• Your goal
Pull out every line below containing the word "EarPros".

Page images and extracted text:
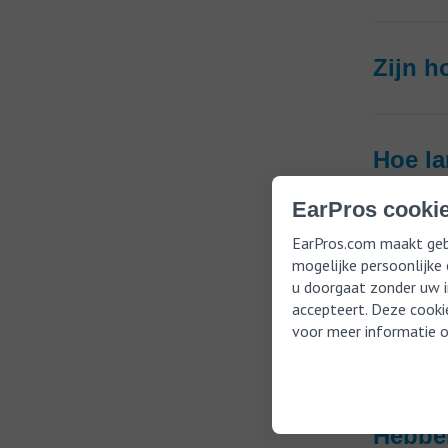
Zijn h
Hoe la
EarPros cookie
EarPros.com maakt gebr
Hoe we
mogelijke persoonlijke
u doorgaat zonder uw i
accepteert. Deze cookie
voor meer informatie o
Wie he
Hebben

• Solution for this task
EarPros cookie
EarPros.com maakt gebr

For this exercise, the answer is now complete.